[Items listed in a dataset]
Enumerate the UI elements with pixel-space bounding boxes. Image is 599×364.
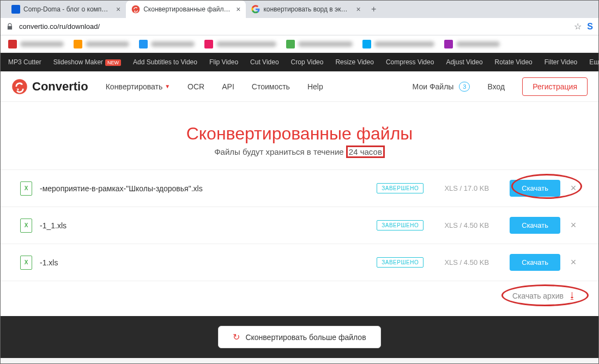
download-archive-link[interactable]: Скачать архив ⭳ [512, 291, 577, 301]
logo[interactable]: Convertio [11, 78, 88, 95]
status-badge: ЗАВЕРШЕНО [377, 183, 423, 193]
address-bar: convertio.co/ru/download/ ☆ S [1, 18, 598, 35]
page-title-section: Сконвертированные файлы Файлы будут хран… [1, 102, 598, 169]
nav-myfiles[interactable]: Мои Файлы3 [413, 82, 470, 92]
footer-bar: ↻ Сконвертировать больше файлов [1, 316, 598, 358]
file-name: -1.xls [40, 258, 369, 267]
new-badge: NEW [105, 59, 121, 66]
nav-api[interactable]: API [222, 82, 234, 91]
file-row: -1_1.xls ЗАВЕРШЕНО XLS / 4.50 KB Скачать… [1, 207, 598, 244]
nav-resizevideo[interactable]: Resize Video [335, 58, 374, 66]
bookmark-item[interactable] [362, 40, 434, 48]
nav-filtervideo[interactable]: Filter Video [544, 58, 577, 66]
bookmark-item[interactable] [139, 40, 195, 48]
page-title: Сконвертированные файлы [1, 124, 598, 144]
file-row: -1.xls ЗАВЕРШЕНО XLS / 4.50 KB Скачать × [1, 244, 598, 281]
favicon-google [251, 5, 260, 14]
bookmark-item[interactable] [444, 40, 500, 48]
close-tab-icon[interactable]: × [356, 5, 360, 14]
remove-file-icon[interactable]: × [568, 183, 579, 194]
highlight-box: 24 часов [346, 145, 385, 158]
bookmark-item[interactable] [74, 40, 129, 48]
nav-pricing[interactable]: Стоимость [252, 82, 290, 91]
chevron-down-icon: ▼ [165, 83, 170, 89]
refresh-icon: ↻ [233, 332, 240, 342]
nav-flipvideo[interactable]: Flip Video [209, 58, 238, 66]
bookmark-item[interactable] [204, 40, 276, 48]
file-name: -1_1.xls [40, 221, 369, 230]
nav-cropvideo[interactable]: Crop Video [291, 58, 324, 66]
nav-help[interactable]: Help [307, 82, 323, 91]
new-tab-button[interactable]: + [366, 2, 382, 17]
file-meta: XLS / 17.0 KB [431, 184, 502, 192]
url-text[interactable]: convertio.co/ru/download/ [19, 22, 574, 31]
bookmark-item[interactable] [286, 40, 353, 48]
files-count-badge: 3 [459, 82, 470, 92]
nav-rotatevideo[interactable]: Rotate Video [495, 58, 533, 66]
nav-more[interactable]: Ещё ▾ [589, 58, 599, 66]
close-tab-icon[interactable]: × [116, 5, 120, 14]
register-button[interactable]: Регистрация [522, 77, 588, 96]
close-tab-icon[interactable]: × [236, 5, 240, 14]
browser-tab-active[interactable]: Сконвертированные файлы — × [126, 1, 246, 18]
bookmark-item[interactable] [8, 40, 64, 48]
browser-tabs: Comp-Doma - блог о компьюте × Сконвертир… [1, 1, 598, 18]
remove-file-icon[interactable]: × [568, 257, 579, 268]
xls-file-icon [20, 181, 32, 196]
logo-text: Convertio [32, 80, 88, 94]
download-button[interactable]: Скачать [510, 254, 560, 271]
top-dark-nav: MP3 Cutter Slideshow MakerNEW Add Subtit… [1, 53, 598, 71]
download-icon: ⭳ [568, 291, 577, 301]
xls-file-icon [20, 219, 32, 233]
logo-icon [11, 78, 28, 95]
tab-title: конвертировать ворд в эксель [263, 5, 350, 13]
files-list: -мероприятие-в-рамках-"Школы-здоровья".x… [1, 169, 598, 281]
convert-more-button[interactable]: ↻ Сконвертировать больше файлов [218, 326, 380, 348]
browser-tab[interactable]: Comp-Doma - блог о компьюте × [6, 1, 126, 18]
nav-adjustvideo[interactable]: Adjust Video [446, 58, 482, 66]
status-badge: ЗАВЕРШЕНО [377, 220, 423, 230]
browser-tab[interactable]: конвертировать ворд в эксель × [246, 1, 366, 18]
page-subtitle: Файлы будут храниться в течение 24 часов [1, 147, 598, 156]
nav-login[interactable]: Вход [487, 82, 505, 91]
file-row: -мероприятие-в-рамках-"Школы-здоровья".x… [1, 169, 598, 207]
nav-compressvideo[interactable]: Compress Video [386, 58, 434, 66]
tab-title: Comp-Doma - блог о компьюте [23, 5, 111, 13]
nav-convert[interactable]: Конвертировать ▼ [106, 82, 170, 91]
bookmarks-bar [1, 35, 598, 53]
site-header: Convertio Конвертировать ▼ OCR API Стоим… [1, 71, 598, 102]
lock-icon [6, 23, 14, 31]
bookmark-star-icon[interactable]: ☆ [574, 21, 582, 32]
nav-cutvideo[interactable]: Cut Video [250, 58, 279, 66]
tab-title: Сконвертированные файлы — [143, 5, 231, 13]
nav-mp3cutter[interactable]: MP3 Cutter [8, 58, 41, 66]
download-button[interactable]: Скачать [510, 217, 560, 234]
file-meta: XLS / 4.50 KB [431, 258, 502, 266]
nav-ocr[interactable]: OCR [187, 82, 204, 91]
extension-icon[interactable]: S [587, 22, 593, 32]
favicon-convertio [131, 5, 140, 14]
xls-file-icon [20, 256, 32, 270]
file-meta: XLS / 4.50 KB [431, 221, 502, 229]
status-badge: ЗАВЕРШЕНО [377, 257, 423, 268]
remove-file-icon[interactable]: × [568, 220, 579, 231]
nav-slideshowmaker[interactable]: Slideshow MakerNEW [53, 58, 121, 66]
download-button[interactable]: Скачать [510, 180, 560, 197]
favicon-compdoma [11, 5, 20, 14]
nav-addsubtitles[interactable]: Add Subtitles to Video [133, 58, 197, 66]
file-name: -мероприятие-в-рамках-"Школы-здоровья".x… [40, 184, 369, 193]
archive-row: Скачать архив ⭳ [1, 281, 598, 316]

→ TASK ITEM
Although the records include pictures, the copy should reproduce every line exactly and none of the pictures.

→ SOLUTION TO THIS EXERCISE
Enumerate the UI elements with pixel-space bounding boxes. Image is 599×364.
download-archive-link[interactable]: Скачать архив ⭳ [512, 291, 577, 301]
logo[interactable]: Convertio [11, 78, 88, 95]
status-badge: ЗАВЕРШЕНО [377, 183, 423, 193]
address-bar: convertio.co/ru/download/ ☆ S [1, 18, 598, 35]
page-title-section: Сконвертированные файлы Файлы будут хран… [1, 102, 598, 169]
nav-myfiles[interactable]: Мои Файлы3 [413, 82, 470, 92]
footer-bar: ↻ Сконвертировать больше файлов [1, 316, 598, 358]
file-name: -1.xls [40, 258, 369, 267]
new-badge: NEW [105, 59, 121, 66]
nav-api[interactable]: API [222, 82, 234, 91]
file-row: -1_1.xls ЗАВЕРШЕНО XLS / 4.50 KB Скачать… [1, 207, 598, 244]
nav-resizevideo[interactable]: Resize Video [335, 58, 374, 66]
bookmark-item[interactable] [362, 40, 434, 48]
nav-filtervideo[interactable]: Filter Video [544, 58, 577, 66]
bookmark-item[interactable] [139, 40, 195, 48]
page-title: Сконвертированные файлы [1, 124, 598, 144]
file-row: -1.xls ЗАВЕРШЕНО XLS / 4.50 KB Скачать × [1, 244, 598, 281]
favicon-google [251, 5, 260, 14]
bookmark-item[interactable] [444, 40, 500, 48]
close-tab-icon[interactable]: × [356, 5, 360, 14]
remove-file-icon[interactable]: × [568, 183, 579, 194]
highlight-box: 24 часов [346, 145, 385, 158]
bookmark-item[interactable] [74, 40, 129, 48]
nav-pricing[interactable]: Стоимость [252, 82, 290, 91]
chevron-down-icon: ▼ [165, 83, 170, 89]
refresh-icon: ↻ [233, 332, 240, 342]
nav-flipvideo[interactable]: Flip Video [209, 58, 238, 66]
bookmark-item[interactable] [204, 40, 276, 48]
file-name: -1_1.xls [40, 221, 369, 230]
nav-cropvideo[interactable]: Crop Video [291, 58, 324, 66]
nav-help[interactable]: Help [307, 82, 323, 91]
new-tab-button[interactable]: + [366, 2, 382, 17]
file-meta: XLS / 17.0 KB [431, 184, 502, 192]
url-text[interactable]: convertio.co/ru/download/ [19, 22, 574, 31]
bookmark-item[interactable] [286, 40, 353, 48]
files-count-badge: 3 [459, 82, 470, 92]
nav-rotatevideo[interactable]: Rotate Video [495, 58, 533, 66]
nav-more[interactable]: Ещё ▾ [589, 58, 599, 66]
close-tab-icon[interactable]: × [116, 5, 120, 14]
register-button[interactable]: Регистрация [522, 77, 588, 96]
close-tab-icon[interactable]: × [236, 5, 240, 14]
browser-tab-active[interactable]: Сконвертированные файлы — × [126, 1, 246, 18]
bookmark-item[interactable] [8, 40, 64, 48]
browser-tabs: Comp-Doma - блог о компьюте × Сконвертир… [1, 1, 598, 18]
remove-file-icon[interactable]: × [568, 257, 579, 268]
xls-file-icon [20, 181, 32, 196]
logo-text: Convertio [32, 80, 88, 94]
download-button[interactable]: Скачать [510, 254, 560, 271]
top-dark-nav: MP3 Cutter Slideshow MakerNEW Add Subtit… [1, 53, 598, 71]
download-icon: ⭳ [568, 291, 577, 301]
xls-file-icon [20, 219, 32, 233]
logo-icon [11, 78, 28, 95]
tab-title: конвертировать ворд в эксель [263, 5, 350, 13]
files-list: -мероприятие-в-рамках-"Школы-здоровья".x… [1, 169, 598, 281]
convert-more-button[interactable]: ↻ Сконвертировать больше файлов [218, 326, 380, 348]
browser-tab[interactable]: Comp-Doma - блог о компьюте × [6, 1, 126, 18]
nav-adjustvideo[interactable]: Adjust Video [446, 58, 482, 66]
status-badge: ЗАВЕРШЕНО [377, 220, 423, 230]
browser-tab[interactable]: конвертировать ворд в эксель × [246, 1, 366, 18]
page-subtitle: Файлы будут храниться в течение 24 часов [1, 147, 598, 156]
nav-login[interactable]: Вход [487, 82, 505, 91]
file-row: -мероприятие-в-рамках-"Школы-здоровья".x… [1, 169, 598, 207]
nav-compressvideo[interactable]: Compress Video [386, 58, 434, 66]
tab-title: Comp-Doma - блог о компьюте [23, 5, 111, 13]
nav-convert[interactable]: Конвертировать ▼ [106, 82, 170, 91]
bookmarks-bar [1, 35, 598, 53]
site-header: Convertio Конвертировать ▼ OCR API Стоим… [1, 71, 598, 102]
lock-icon [6, 23, 14, 31]
bookmark-star-icon[interactable]: ☆ [574, 21, 582, 32]
nav-cutvideo[interactable]: Cut Video [250, 58, 279, 66]
tab-title: Сконвертированные файлы — [143, 5, 231, 13]
nav-mp3cutter[interactable]: MP3 Cutter [8, 58, 41, 66]
download-button[interactable]: Скачать [510, 217, 560, 234]
file-meta: XLS / 4.50 KB [431, 258, 502, 266]
nav-ocr[interactable]: OCR [187, 82, 204, 91]
extension-icon[interactable]: S [587, 22, 593, 32]
favicon-convertio [131, 5, 140, 14]
xls-file-icon [20, 256, 32, 270]
file-meta: XLS / 4.50 KB [431, 221, 502, 229]
status-badge: ЗАВЕРШЕНО [377, 257, 423, 268]
remove-file-icon[interactable]: × [568, 220, 579, 231]
nav-slideshowmaker[interactable]: Slideshow MakerNEW [53, 58, 121, 66]
download-button[interactable]: Скачать [510, 180, 560, 197]
favicon-compdoma [11, 5, 20, 14]
nav-addsubtitles[interactable]: Add Subtitles to Video [133, 58, 197, 66]
file-name: -мероприятие-в-рамках-"Школы-здоровья".x… [40, 184, 369, 193]
archive-row: Скачать архив ⭳ [1, 281, 598, 316]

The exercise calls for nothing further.